Following that same Regulation 85 engine-dyno homologation protocol, Ducati’s latest 1,100 cc, V-4 superbike makes 89 foot-pounds of torque. And yet our seat-of-the-pants experience tells us that you’d have to be absolutely cross-eyed on vino rosso to think one of these electric bikes would best a Panigale in a drag race.
So what in Faraday’s name is going on here? If these battery bikes are producing so much twist, how come they’re not smoking tires and flipping people onto their Shoeis all the time? I mean, 169 foot-pounds would be a jaw-dropping torque figure for a turbocharged Hayabusa, and the DSR/X doesn’t feel much faster than an MT-07.
Well it’s not BS, and it’s not clandestine wheelie control or torque limiting off the line, even if those are common explanations, that, admittedly, I’ve indulged in myself. No, it’s actually much simpler and a lot less exciting than that: Torque figures on electric motorcycles don't give you a good idea of how their acceleration compares to gas-powered motorcycles, because electric bikes don't commonly have a transmission.
To understand why that matters, we have to talk about how motorcycle performance is evaluated in the first place. Whether it’s on an engine dyno (which measures output at the crankshaft — this is fairly rare equipment in the motorcycle world, typically only used by manufacturers and regulatory bodies) or a chassis dyno (that measures power at the rear wheel, i.e. the ubiquitous DynoJet 250i), the objective is to represent engine performance. And therein lies the problem.
We don’t ride engines. We ride complete motorcycles that push the crankshaft’s torque through a series of gears that manipulate the engine’s output in dramatic ways. With an ICE bike’s primary reduction, six-speed transmission, and final-drive ratio, we could be talking about a multiplication factor of 14 or 15 in first gear. With an electric bike’s single-reduction setup, it’s often more like four or five. Either way, the torque that’s reported on spec sheets and dyno charts looks very different when it finally arrives at the rear wheel.
If we shift our focus from the spinning shaft that’s producing the torque to the rotating tire that’s transferring that force to the ground, two things will happen. First, you’ll be shocked at the magnitude of the numbers, represented in pounds of thrust (the pushing force active between the rear tire’s contact patch and the road), and second, you’ll have a better and potentially more accurate way to assess how fast a bike is and what it will feel like when you twist the throttle.
Below is a chart representing the Zero’s ground thrust, graphed against speed.
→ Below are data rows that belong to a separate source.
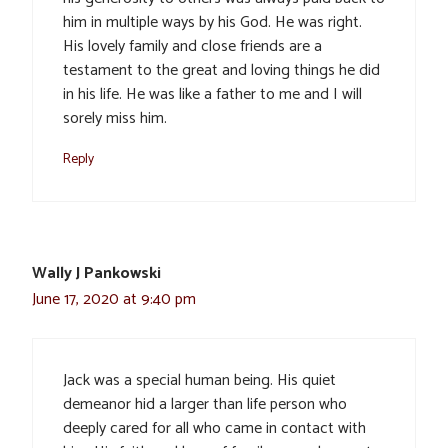
him in multiple ways by his God. He was right.
His lovely family and close friends are a
testament to the great and loving things he did
in his life. He was like a father to me and I will
sorely miss him.
Reply
Wally J Pankowski
June 17, 2020 at 9:40 pm
Jack was a special human being. His quiet
demeanor hid a larger than life person who
deeply cared for all who came in contact with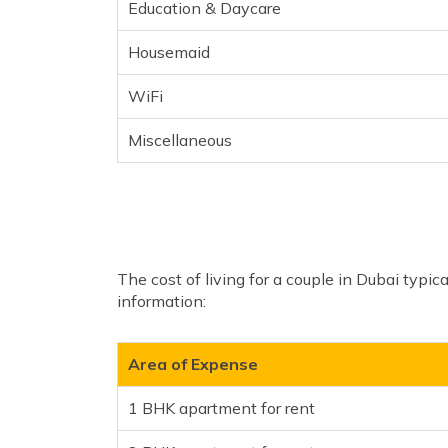
Education & Daycare
Housemaid
WiFi
Miscellaneous
The cost of living for a couple in Dubai typi
information:
Area of Expense
1 BHK apartment for rent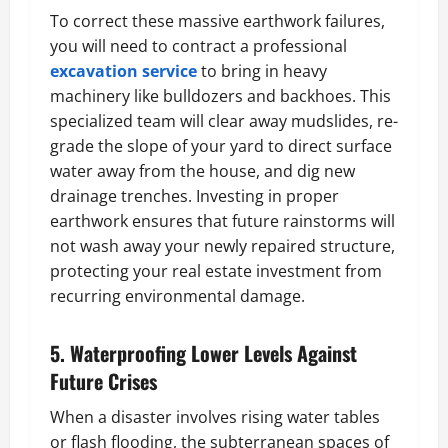
To correct these massive earthwork failures,
you will need to contract a professional
excavation service
to bring in heavy
machinery like bulldozers and backhoes. This
specialized team will clear away mudslides, re-
grade the slope of your yard to direct surface
water away from the house, and dig new
drainage trenches. Investing in proper
earthwork ensures that future rainstorms will
not wash away your newly repaired structure,
protecting your real estate investment from
recurring environmental damage.
5. Waterproofing Lower Levels Against
Future Crises
When a disaster involves rising water tables
or flash flooding, the subterranean spaces of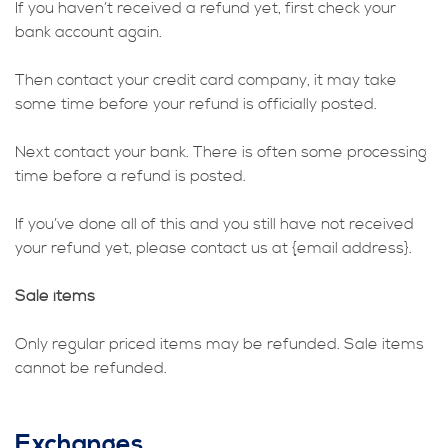
If you haven’t received a refund yet, first check your
bank account again.
Then contact your credit card company, it may take
some time before your refund is officially posted.
Next contact your bank. There is often some processing
time before a refund is posted.
If you’ve done all of this and you still have not received
your refund yet, please contact us at {email address}.
Sale items
Only regular priced items may be refunded. Sale items
cannot be refunded.
Exchanges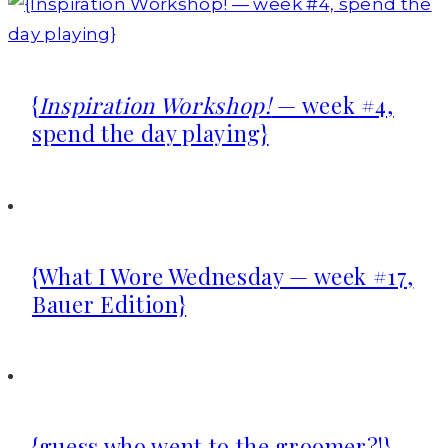
{
Inspiration Workshop!
— week #4,
spend the day playing}
{What I Wore Wednesday — week #17,
Bauer Edition}
{guess who went to the groomer?!}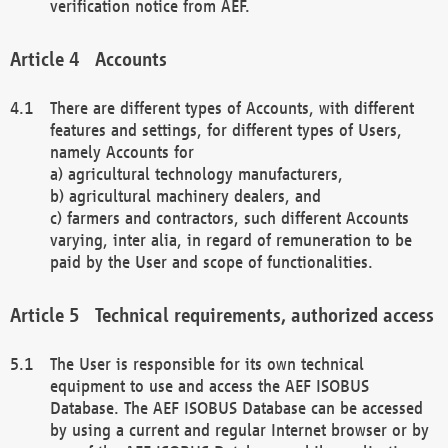
verification notice from AEF.
Accounts
There are different types of Accounts, with different
features and settings, for different types of Users,
namely Accounts for
a) agricultural technology manufacturers,
b) agricultural machinery dealers, and
c) farmers and contractors, such different Accounts
varying, inter alia, in regard of remuneration to be
paid by the User and scope of functionalities.
Technical requirements, authorized access
The User is responsible for its own technical
equipment to use and access the AEF ISOBUS
Database. The AEF ISOBUS Database can be accessed
by using a current and regular Internet browser or by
If you thought 169 foot-pounds of torque was a big number, how about 650 pounds of thrust? That’s what you get when you multiply the motor torque by the total gearing, then divide by the radius of the rear wheel.
Now, here are the combined thrust curves (one for each gear) for an MT-07, the middleweight naked I compared the DSR/X to earlier. The MT-07 only makes 50 foot-pounds of torque, but thanks to its transmission, it matches and even briefly exceeds the Zero’s ground thrust below 40 mph in first gear.
Even though the Zero’s 169-foot pound torque spec sounds insane, the thrust it yields is within the norm, albeit flavored by the unique characteristics of its electric motor and direct drive setup.
A thrust curve is an excellent representation of the force shoving you down the road at any given speed, which is arguably more helpful than knowing the motor torque at a given rpm, which is what a standard dyno chart shows. It’s easy enough to output thrust on DynoJet equipment, but unfortunately independent dyno testing in general is losing ground to manufacturers' stated power figures, so I don’t expect thrust curves to become commonly available information.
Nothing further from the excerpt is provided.